WHAT THE TASK REQUIRES: Keyword search on "התזונה": report each line of the records that contains it.

SUPPLIED INFORMATION:

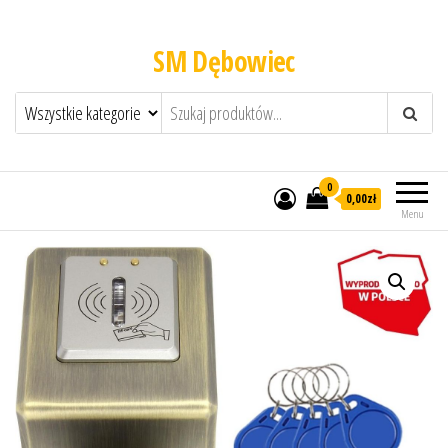
SM Dębowiec
0
0,00zł
Menu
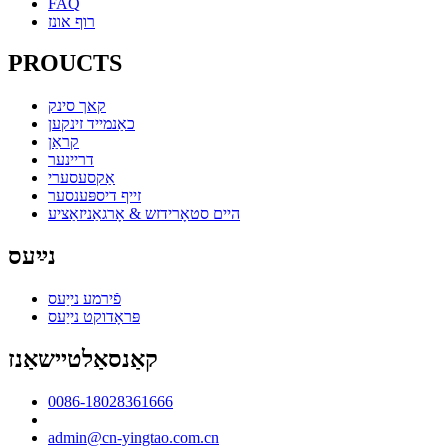
FAQ
רוף אונז
PROUCTS
קאך סינק
כאַנמייד זינקען
קראַן
דריינער
אַקסעסערי
זייף דיספּענסער
היים סטאָרידזש & אָרגאַניזאַציע
נײַעס
פֿירמע נייַעס
פּראָדוקט נייַעס
קאַנסאַלטיישאַנז
0086-18028361666
admin@cn-yingtao.com.cn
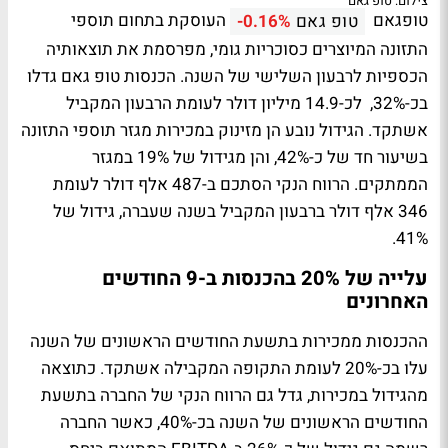
צילום: טופ גאם
טופגאם
העוסקת בתחום תוספי
טופ גאם
-0.16%
התזונה המיוצרים כסוכריות גומי, מפרסמת את תוצאותיה
הכספיות לרבעון השלישי של השנה. הכנסות טופ גאם גדלו
בכ-32%, לכ-14.9 מיליון דולר לעומת הרבעון המקביל
אשתקד. הגידול נובע הן מזינוק במכירות מגזר תוספי התזונה
בשיעור חד של כ-42%, והן מגידול של 19% במגזר
הממתקים. הרווח הנקי הסתכם ב-487 אלף דולר לעומת
346 אלף דולר ברבעון המקביל בשנה שעברה, גידול של
41%.
עלייה של 20% בהכנסות ב-9 החודשים
האחרונים
ההכנסות ממכירות בתשעת החודשים הראשונים של השנה
עלו בכ-20% לעומת התקופה המקבילה אשתקד. כתוצאה
מהגידול במכירות, גדל גם הרווח הנקי של החברה בתשעת
החודשים הראשונים של השנה בכ-40%, כאשר החברה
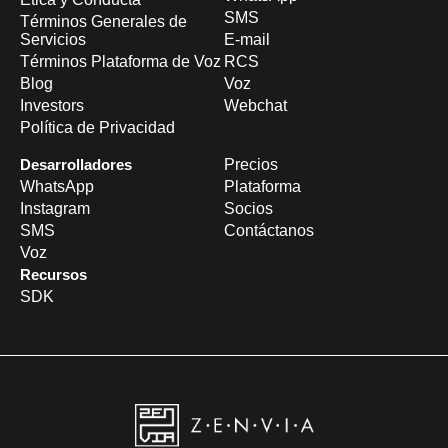
SMS
Términos Generales de
Servicios
E-mail
Términos Plataforma de Voz
RCS
Blog
Voz
Investors
Webchat
Política de Privacidad
Desarrolladores
Precios
WhatsApp
Plataforma
Instagram
Socios
SMS
Contáctanos
Voz
Recursos
SDK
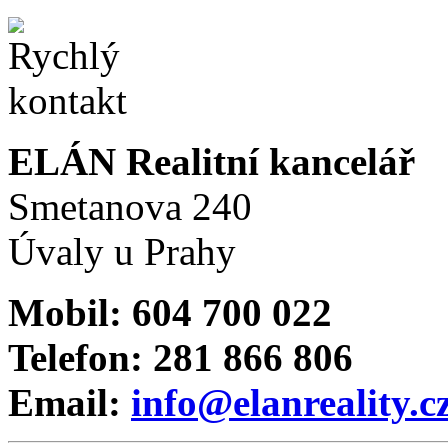
ELÁN Realitní kancelář
Smetanova 240
Úvaly u Prahy
Mobil: 604 700 022
Telefon: 281 866 806
Email:
info@elanreality.c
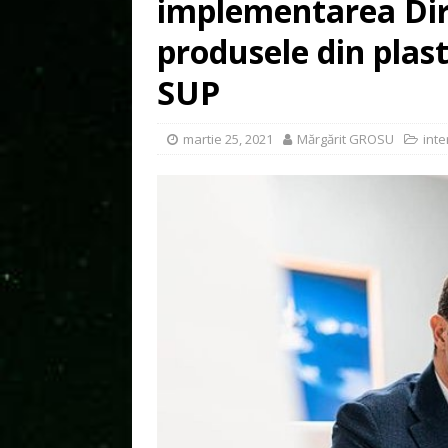
implementarea Dir
produsele din plast
SUP
martie 25, 2021
Mărgărit GROSU
inte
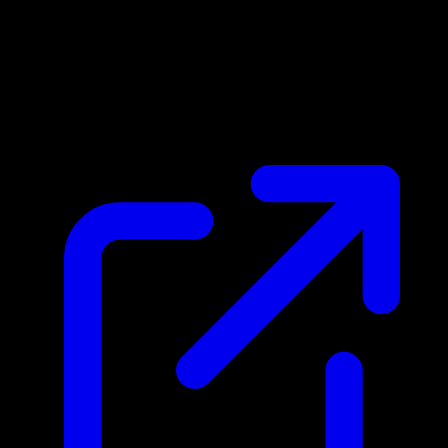
Prix du marche
$0.25
Mis a jour 30/04/2026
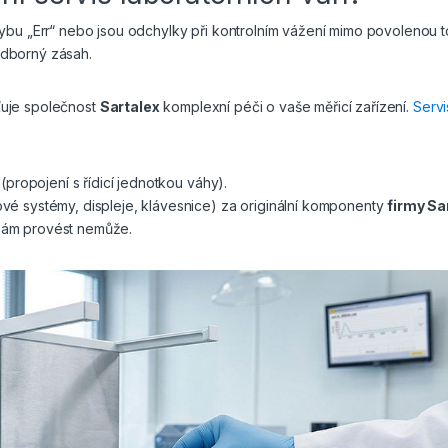
ybu „Err“ nebo jsou odchylky při kontrolním vážení mimo povolenou t
 odborný zásah.
ťuje společnost
Sartalex
komplexní péči o vaše měřicí zařízení.
Servi
propojení s řídicí jednotkou váhy).
é systémy, displeje, klávesnice) za originální komponenty
firmy Sa
l sám provést nemůže.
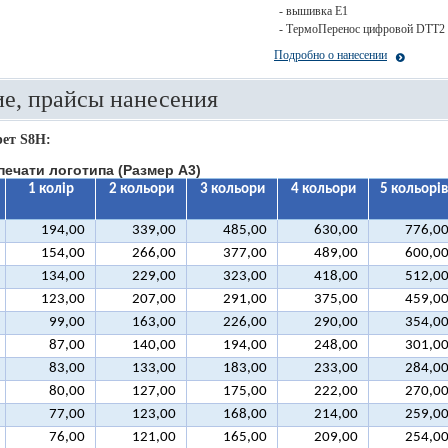
- вышивка E1
- ТермоПеренос цифровой DTT2
Подробно о нанесении
е, прайсы нанесения
ет S8H:
печати логотипа (Размер А3)
1 колір
2 кольори
3 кольори
4 кольори
5 кольорів
194,00
339,00
485,00
630,00
776,0
154,00
266,00
377,00
489,00
600,0
134,00
229,00
323,00
418,00
512,0
123,00
207,00
291,00
375,00
459,0
99,00
163,00
226,00
290,00
354,0
87,00
140,00
194,00
248,00
301,0
83,00
133,00
183,00
233,00
284,0
80,00
127,00
175,00
222,00
270,0
77,00
123,00
168,00
214,00
259,0
76,00
121,00
165,00
209,00
254,0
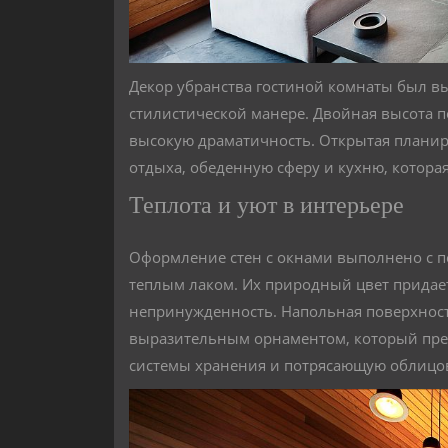
Декор убранства гостиной комнаты был 
стилистической манере. Двойная высота 
высокую драматичность. Открытая планир
отдыха, обеденную сферу и кухню, котор
Теплота и уют в интерьере
Оформление стен с окнами выполнено с 
теплым лаком. Их природный цвет придает
непринужденность. Напольная поверхнос
выразительным орнаментом, который пре
системы хранения и потрясающую облицов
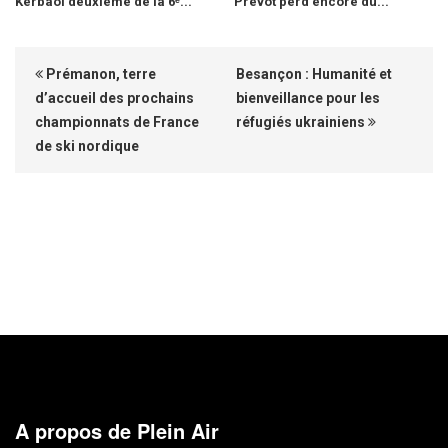
Kerbaol deuxième de la 6ᵉ...
Prévot perd encore du...
Prémanon, terre
Besançon : Humanité et
d’accueil des prochains
bienveillance pour les
championnats de France
réfugiés ukrainiens
de ski nordique
A propos de Plein Air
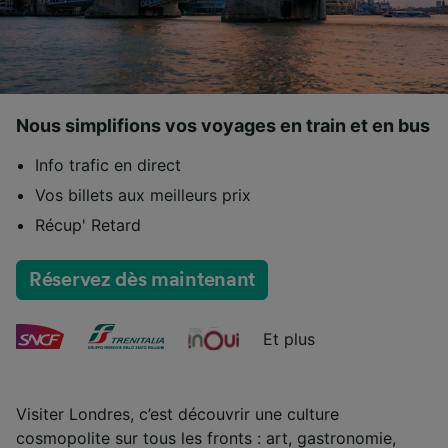
Nous simplifions vos voyages en train et en bus
Info trafic en direct
Vos billets aux meilleurs prix
Récup' Retard
Réservez dès maintenant
Et plus
Visiter Londres, c’est découvrir une culture
cosmopolite sur tous les fronts : art, gastronomie,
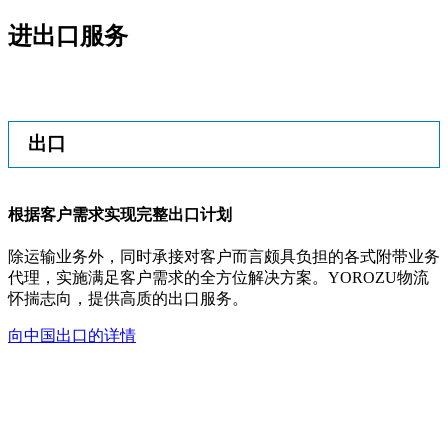
进出口服务
出口
根据客户需求实现完整出口计划
除运输业务外，同时承接对客户而言颇具负担的各式附带业务
代理，实施满足客户需求的全方位解决方案。YOROZU物流
怀揣志向，提供高质的出口服务。
向中国出口的详情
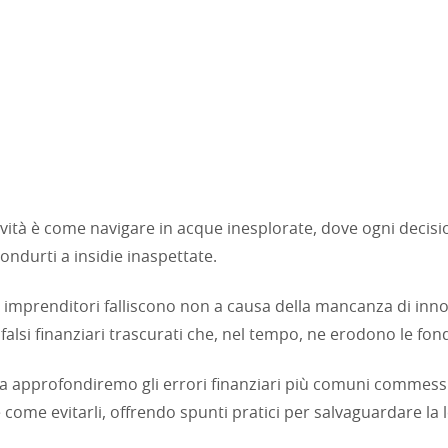
ività è come navigare in acque inesplorate, dove ogni decisi
ondurti a insidie inaspettate.
i imprenditori falliscono non a causa della mancanza di inn
 falsi finanziari trascurati che, nel tempo, ne erodono le fo
a approfondiremo gli errori finanziari più comuni commessi
 come evitarli, offrendo spunti pratici per salvaguardare la 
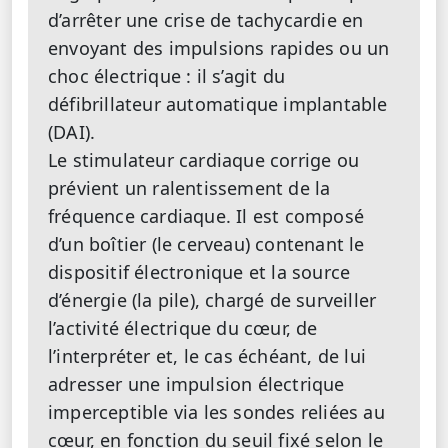
d’arrêter une crise de tachycardie en
envoyant des impulsions rapides ou un
choc électrique : il s’agit du
défibrillateur automatique implantable
(DAI).
Le stimulateur cardiaque corrige ou
prévient un ralentissement de la
fréquence cardiaque. Il est composé
d’un boîtier (le cerveau) contenant le
dispositif électronique et la source
d’énergie (la pile), chargé de surveiller
l’activité électrique du cœur, de
l’interpréter et, le cas échéant, de lui
adresser une impulsion électrique
imperceptible via les sondes reliées au
cœur, en fonction du seuil fixé selon le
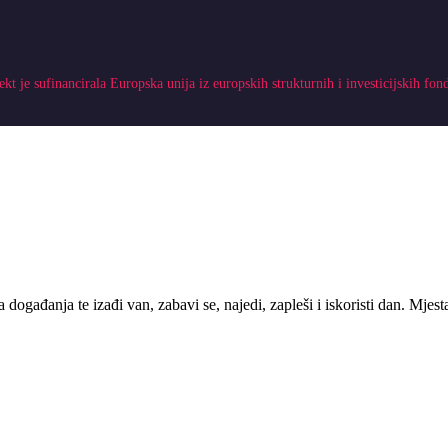
ekt je sufinancirala Europska unija iz europskih strukturnih i investicijskih fon
 događanja te izađi van, zabavi se, najedi, zapleši i iskoristi dan. Mje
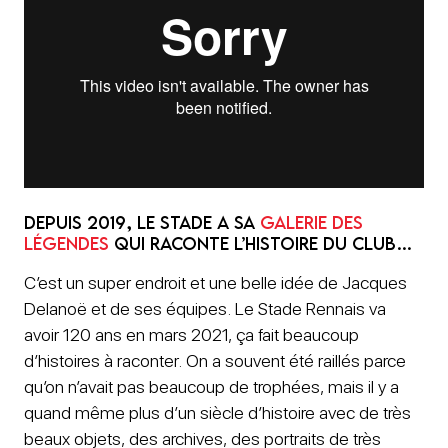
Depuis 2019, le stade a sa
Galerie des
Légendes
qui raconte l’histoire du club…
C’est un super endroit et une belle idée de Jacques
Delanoë et de ses équipes. Le Stade Rennais va
avoir 120 ans en mars 2021, ça fait beaucoup
d’histoires à raconter. On a souvent été raillés parce
qu’on n’avait pas beaucoup de trophées, mais il y a
quand même plus d’un siècle d’histoire avec de très
beaux objets, des archives, des portraits de très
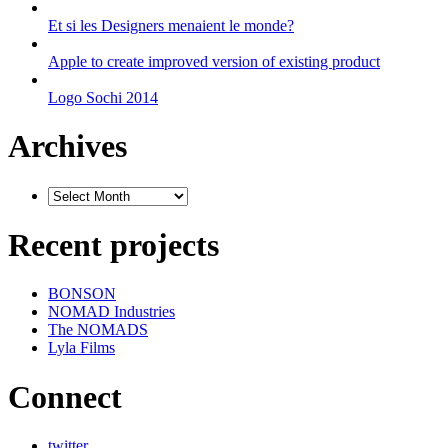
Et si les Designers menaient le monde?
Apple to create improved version of existing product
Logo Sochi 2014
Archives
Recent projects
BONSON
NOMAD Industries
The NOMADS
Lyla Films
Connect
twitter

EXERCISE SOLUTION:
התזונה המיוצרים כסוכריות גומי, מפרסמת את תוצאותיה
אשתקד. הגידול נובע הן מזינוק במכירות מגזר תוספי התזונה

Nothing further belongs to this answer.